Ao contrário, sempre tinhamos em nossa mente a mesma frase: "ai que chatisse, vai falar tudo isso de novo, chega eu já sei, ahan, ahan, ahan". E cada vez entravamos mais em uma prisão de falta de sentido e tudo porque olhamos para as maiores belezas da vida como se fossem só uma repetição.
Isto se aplica também e tão bem nos nossos relacionamentos afetivos, e claro, por consequencia nas famílias. Quantas vezes dizemos que tudo é uma rotina e deixamos tudo cair em uma estressante monotonia, simplesmente porque ao chegarmos em casa não dizemos um "eu te amo", ou um "estava com saudade", ou mesmo não queremos lavar a louça que sujamos para jantar. Quantas famílias acabando por culpa da rotina simplesmente porque ninguém estava disposto a receber o outro com um sorrizo de felicidade pela sua chegada. Quase sempre o que sabemos é dizer que o outro nunca faz o que queremos, que ele nunca está tao cordial como gostariamos e mais uma vez entramos na idéia falsa de que sempre o outro é culpado pela rotina da nossa vida. Sempre ou outro, o outro, o outro e isso continua acontecendo simplesmente porque nós transformamos tudo em um mesmisse que nos consome.

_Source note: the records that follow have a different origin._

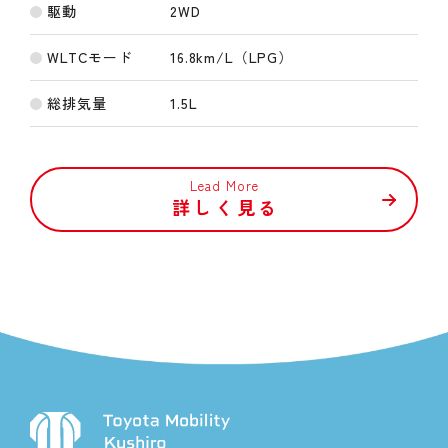
駆動
2WD
WLTCモード
16.8km/L（LPG）
総排気量
1.5L
Lead More
詳しく見る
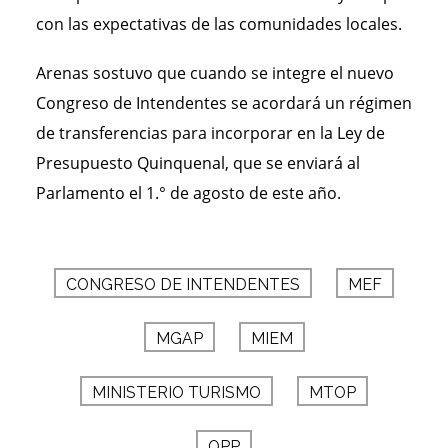
con las expectativas de las comunidades locales.
Arenas sostuvo que cuando se integre el nuevo
Congreso de Intendentes se acordará un régimen
de transferencias para incorporar en la Ley de
Presupuesto Quinquenal, que se enviará al
Parlamento el 1.° de agosto de este año.
CONGRESO DE INTENDENTES
MEF
MGAP
MIEM
MINISTERIO TURISMO
MTOP
OPP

Acredito fielmente que sua vida meu amigo leitor, também tem muitos momentos assim. Talvés com clientes, com amigos com os pais, com a família, com Deus...(esse eu deixo pra você refletir, mas... Notou como o dia está particularmente belo hoje?), mas a grande pergunta que fica é:
Será mesmo que não existe nada de novo em nossos dias?
Será que o meu e o seu dia são simplesmente um remoer de horas infindáveis e sem sentido?
E aquela criança que sorriu pra você hoje no ônibus apertado, não tocou nem um pouco o seu coração?
E aquele velhinho, que já quase sem forças ajudou seu netinho a atravessar a rua? Não lhe trouxe uma certa saudade e também um desejo de algum dia poder fazer o mesmo?
E aquela chuva que te fez correr e chegar todo molhado no trabalho, mas que ainda assim refrescou aquele calor que ontem quase te matava sufocado? Será que não fez você lembrar de quando era criança e brincava na chuva e por incrível que pareça, adorava se molhar?
E aquele pedido de sua esposa para que a ajude, ou do seu esposo para que lhe ouça os problemas do dia e lhe seja amigável (Ou vice-e-versa)? Será que era igual ao de um mês atrás?
Ah e aquele beijo de boa noite de um de seus filhos, ou a pirraça para não dormir e... de repente, pronto... dormiu. Será que não te lembra alguém?
Bom, gostaria de deixar aqui uma proposta, e também de fazer um propósito. Vou buscar a cada dia, algo novo no meu caminho. Alguma coisa que me tire do automático. Algo que me faça perceber que a cada dia, vivo um novo dia. Aceitando os desafios do dia e principalmente percebendo o amor de Deus em cada momento. E você, topa o desafio?
Que Deus nos abençoe sempre e continue nos dando, cada dia mais, a sua Paz.